We can calculate the expected rank of a card in a deck by performing the calculation in the definition of expected value. Let \(\mu_X\) denote the average rank of a card. Let \(S=\{2, 3, 4, \ldots, 10, 11\}\text{,}\) i.e., the support of \(X\text{.}\)

\begin{align*} \mu_X = \sum_{x \in S} xP[X=x] \amp = 2\left(\frac{1}{13}\right)+ 3\left(\frac{1}{13}\right) + 4\left(\frac{1}{13}\right) + 5\left(\frac{1}{13}\right) + 6\left(\frac{1}{13}\right)\\ \amp + 7\left(\frac{1}{13}\right) + 8\left(\frac{1}{13}\right) + 9\left(\frac{1}{13}\right) + 10\left(\frac{4}{13}\right) + 11\left(\frac{1}{13}\right)\\ \amp \approx 7.3. \end{align*}

The average rank of a card is \(7.3\text{.}\) The most common rank is 10, but the average is “pulled down” by the many lower ranks.

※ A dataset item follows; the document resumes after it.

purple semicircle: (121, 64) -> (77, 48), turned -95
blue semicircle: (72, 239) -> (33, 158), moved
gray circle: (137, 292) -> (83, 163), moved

No card itself has a rank of \(7.3\text{.}\) We should interpret this number in the following way: If we drew many cards (replacing and shuffling each time) and then averaged the ranks of those cards, we would expect the average to get closer to \(7.3\) as we drew more and more cards.

Remember that \(Y\) was the number of heads in \(3\) coin flips with pmf

Table 10.3.11.
\(y\) \(0\) \(1\) \(2\) \(3\)
\(P[Y=y]\) \(1/8\) \(3/8\) \(3/8\) \(1/8\)

The expected number of heads in \(3\) flips is

\begin{equation*} E[Y] = 0\left(\frac{1}{8}\right) + 1\left(\frac{3}{8}\right) + 2\left(\frac{3}{8}\right) + 3\left(\frac{1}{8}\right) = 1.5. \end{equation*}

Convince yourself that \(1.5\) is an extremely reasonable value for the expected number of heads in \(3\) flips of a fair coin.

The following theorem follows from the linear property of summation.

Verify for yourself that if \(Z\) is the value of a single six-sided die, then \(E[Z]=3.5\text{.}\) Now we have an easy way to determine the expected value of the sum of two dice:

\begin{equation*} E[2Z] = 2E[Z] = 2 \times 3.5 = 7. \end{equation*}

Suppose we are playing a weird game where you draw a card from a standard deck, and then flip \(3\) coins. Your score is the rank of the card minus the number of heads flipped. Suppose that if the score is at least \(7\text{,}\) you win a prize. Will the average player win?

The variables \(X\text{,}\) the rank of the card, and \(Y\text{,}\) the number of heads, were studied in prior examples. We know \(E[X]=7.3\) and \(E[Y]=1.5\text{.}\) Therefore, the average score in this game would be

\begin{equation*} E[X-Y] = E[X] - E[Y] = 7.3 - 1.5 = 5.8. \end{equation*}

Therefore, the average player will lose. (This is, of course, exactly what the individual buying the prizes wants.)